Dataset entries
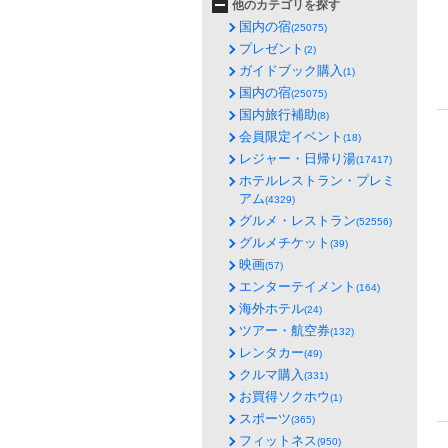
他のカテゴリを探す
国内の宿
(25075)
プレゼント
(2)
ガイドブック購入
(1)
国内の宿
(25075)
国内旅行補助
(8)
会員限定イベント
(18)
レジャー・日帰り湯
(17417)
ホテルレストラン・プレミ
アム
(4329)
グルメ・レストラン
(52556)
グルメチケット
(39)
映画
(57)
エンターテイメント
(164)
海外ホテル
(24)
ツアー・航空券
(132)
レンタカー
(49)
クルマ購入
(331)
お買得ソクホウ
(1)
スポーツ
(365)
フィットネス
(950)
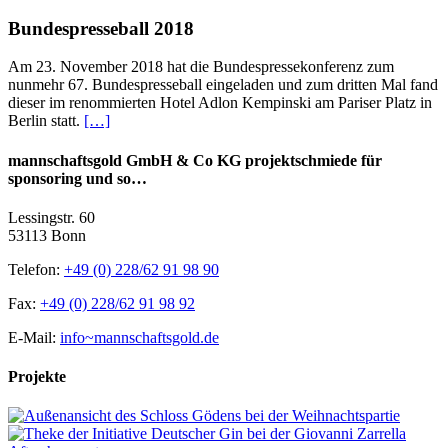
Bundespresseball 2018
Am 23. November 2018 hat die Bundespressekonferenz zum
nunmehr 67. Bundespresseball eingeladen und zum dritten Mal fand
dieser im renommierten Hotel Adlon Kempinski am Pariser Platz in
Berlin statt.
[…]
mannschaftsgold GmbH & Co KG projektschmiede für
sponsoring und so…
Lessingstr. 60
53113 Bonn
Telefon:
+49 (0) 228/62 91 98 90
Fax:
+49 (0) 228/62 91 98 92
E-Mail:
info~mannschaftsgold.de
Projekte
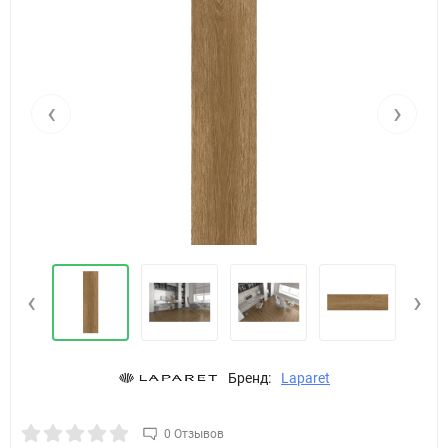
‹
›
‹
›
Бренд:
Laparet
0 Отзывов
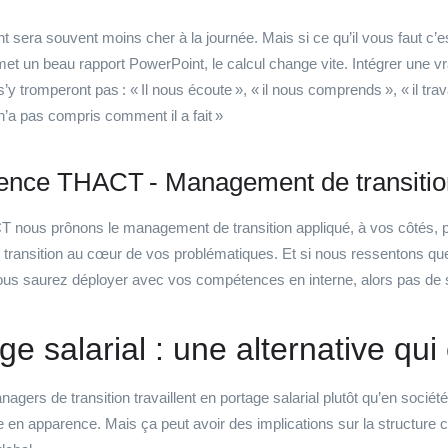
t sera souvent moins cher à la journée. Mais si ce qu’il vous faut c’e
met un beau rapport PowerPoint, le calcul change vite. Intégrer une 
’y tromperont pas : « Il nous écoute », « il nous comprends », « il trav
’a pas compris comment il a fait »
ence THACT - Management de transitio
CT
nous prônons le management de transition appliqué, à vos côtés,
transition au cœur de vos problématiques.
Et si nous ressentons que 
ous saurez déployer avec vos compétences en interne, alors pas de 
ge salarial : une alternative q
agers de transition travaillent en portage salarial plutôt qu’en sociét
en apparence. Mais ça peut avoir des implications sur la structure cont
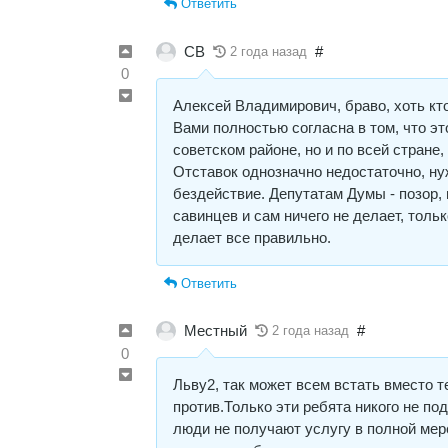
Ответить
СВ
#
2 года назад
0
Алексей Владимирович, браво, хоть кто-
Вами полностью согласна в том, что эт
советском районе, но и по всей стране,
Отставок однозначно недостаточно, ну
бездействие. Депутатам Думы - позор,
савинцев и сам ничего не делает, тольк
делает все правильно.
Ответить
Местный
#
2 года назад
0
Льву2, так может всем встать вместо т
против.Только эти ребята никого не под
люди не получают услугу в полной ме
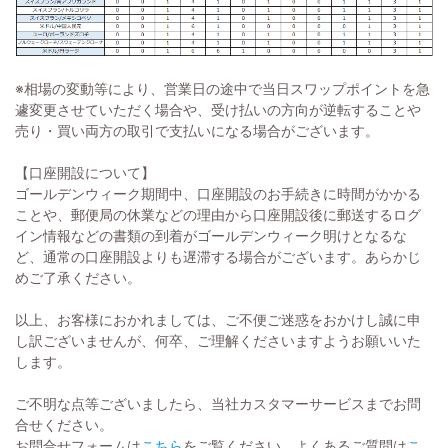
※相場の変動等により、営業日の途中で当日スワップポイントを急
遽変更させていただく場合や、受け払いの方向が逆転することや
売り・買い両方の取引で支払いになる場合がございます。
【口座開設について】
ゴールデンウィーク期間中、口座開設のお手続きに時間がかかる
ことや、郵便局の休業などの理由から口座開設後に郵送するログ
イン情報などの書類の到着がゴールデンウィーク明けとなるな
ど、通常の口座開設よりも遅滞する場合がございます。あらかじ
めご了承ください。
以上、お客様におかれましては、ご不便ご迷惑をおかけし誠に申
し訳ございませんが、何卒、ご理解くださいますようお願いいた
します。
ご不明な点等ございましたら、当社カスタマーサービスまでお問
合せください。
お問合せフォームは
こちら
をご覧ください。よくあるご質問は
こ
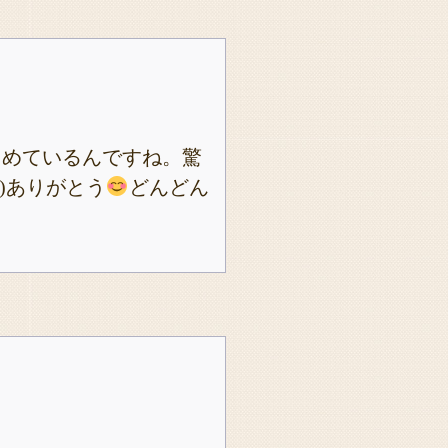
じめているんですね。驚
)ありがとう
どんどん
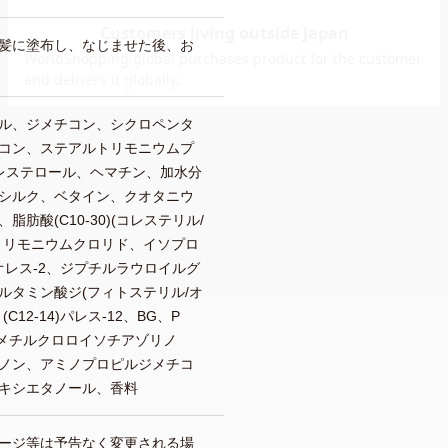
髪に塗布し、なじませた後、お
ル、ジメチコン、シクロペンタ
コン、ステアルトリモニウムプ
レステロール、ヘマチン、加水分
シルク、ベタイン、クオタニウ
、脂肪酸(C10-30)(コレステリル/
トリモニウムクロリド、イソプロ
オレス-2、ジプチルラウロイルグ
ルタミン酸ジ(フィトステリル/オ
12-14)パレス-12、BG、P
-3、メチルクロロイソチアゾリノ
ノン、アミノプロピルジメチコ
キシエタノール、香料
ージ等は予告なく変更される場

__What is being asked__: Copy the records above from the first line through the line containing "met un beau", both included, and leave out any pictures.

__Answer space__:
他のカテゴリを探す
国内の宿
(25075)
プレゼント
(2)
ガイドブック購入
(1)
国内の宿
(25075)
国内旅行補助
(8)
会員限定イベント
(18)
レジャー・日帰り湯
(17417)
ホテルレストラン・プレミ
アム
(4329)
グルメ・レストラン
(52556)
グルメチケット
(39)
映画
(57)
エンターテイメント
(164)
海外ホテル
(24)
ツアー・航空券
(132)
レンタカー
(49)
クルマ購入
(331)
お買得ソクホウ
(1)
スポーツ
(365)
フィットネス
(950)
Bundespresseball 2018
Am 23. November 2018 hat die Bundespressekonferenz zum
nunmehr 67. Bundespresseball eingeladen und zum dritten Mal fand
dieser im renommierten Hotel Adlon Kempinski am Pariser Platz in
Berlin statt.
[…]
mannschaftsgold GmbH & Co KG projektschmiede für
sponsoring und so…
Lessingstr. 60
53113 Bonn
Telefon:
+49 (0) 228/62 91 98 90
Fax:
+49 (0) 228/62 91 98 92
E-Mail:
info~mannschaftsgold.de
Projekte
‹
›
‹
›
Бренд:
Laparet
0 Отзывов
t sera souvent moins cher à la journée. Mais si ce qu’il vous faut c’e
met un beau rapport PowerPoint, le calcul change vite. Intégrer une 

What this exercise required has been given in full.